Similar arguments were made fifty years ago regarding the nature of the menopause itself—that it was caused by a sudden decrease in estrogen production. The evidence that has accumulated in the last forty years has decisively settled that argument: Menopause is the result of prolonged exposure to estrogen. (Even one large dose destroys certain areas in the brain, and chronic, natural levels damage the nerves that regulate the pituitary. Overactivity of the pituitary leads to many other features of aging.)
...Unsaturated fats, iron, and lactic acid are closely related to the actions and regulation of TNF (Tumor Necrosis Factor), and therefore they strongly influence the nature of stress and the rate of aging.

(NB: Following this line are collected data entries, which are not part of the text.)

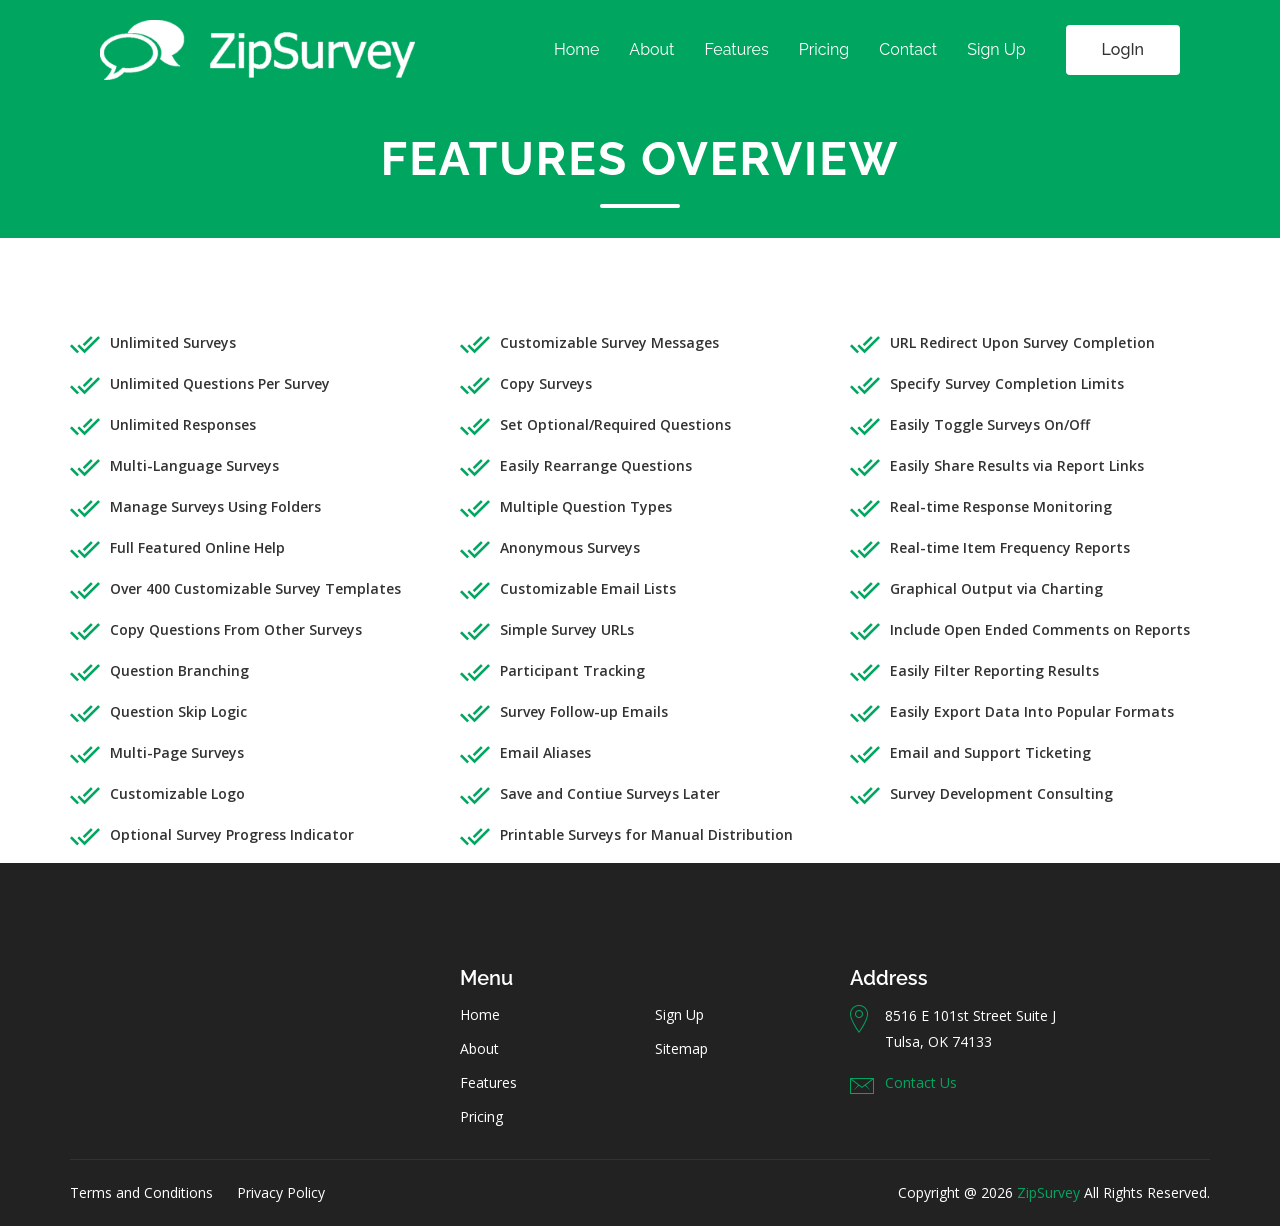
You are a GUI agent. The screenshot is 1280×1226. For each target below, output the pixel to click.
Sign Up (996, 49)
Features (736, 49)
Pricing (824, 49)
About (651, 49)
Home (576, 49)
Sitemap (681, 1048)
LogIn (1123, 49)
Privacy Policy (281, 1192)
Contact (908, 49)
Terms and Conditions (141, 1192)
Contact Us (921, 1082)
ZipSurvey (1048, 1192)
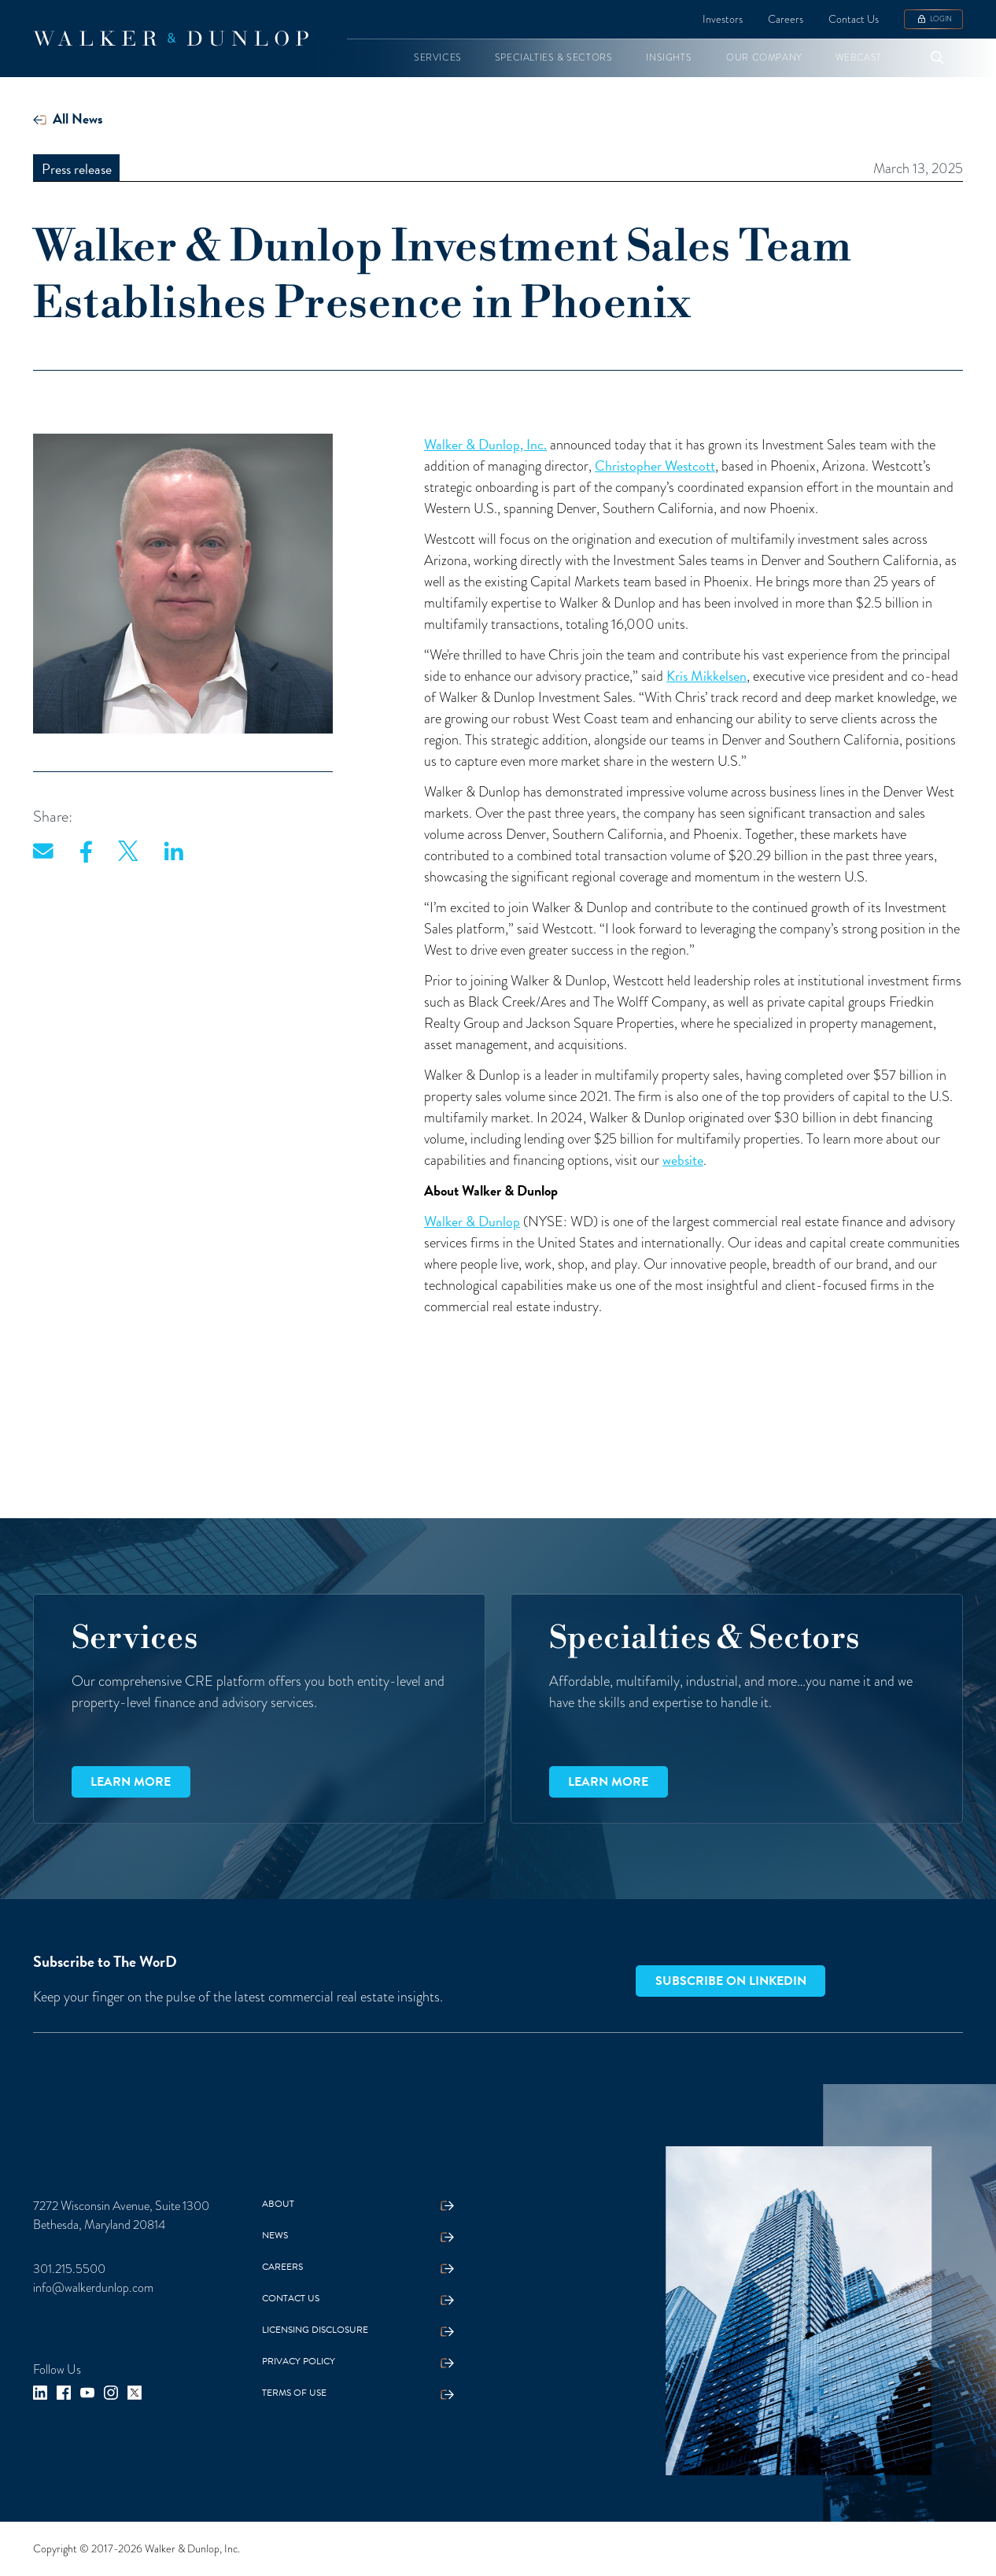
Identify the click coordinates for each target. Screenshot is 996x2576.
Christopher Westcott (655, 465)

The fact that cancer depends on the presence of polyunsaturated fats probably relates to the constructive and destructive effects such as multiple organ failure/congestive heart failure/shock-lung, etc. metabolites, which are based on the so-called essential fatty acids. When oxygen and the correct nutrients are available, the hypermetabolism produced by TNF could be reparative (K. Fukushima, et al., 1999) rather than destructive. Stimulation in the presence of oxygen produces carbon dioxide, allowing cells to excrete calcium and to deposit it in bones, but stimulation in the absence of oxygen produces lactic aid and causes cellular calcium uptake.
It is in this context that the therapeutic effects of saturated fats, carbon dioxide, progesterone, and thyroid can be understood. They restore stability to a system that has been stimulated beyond its capacity to adapt without injury.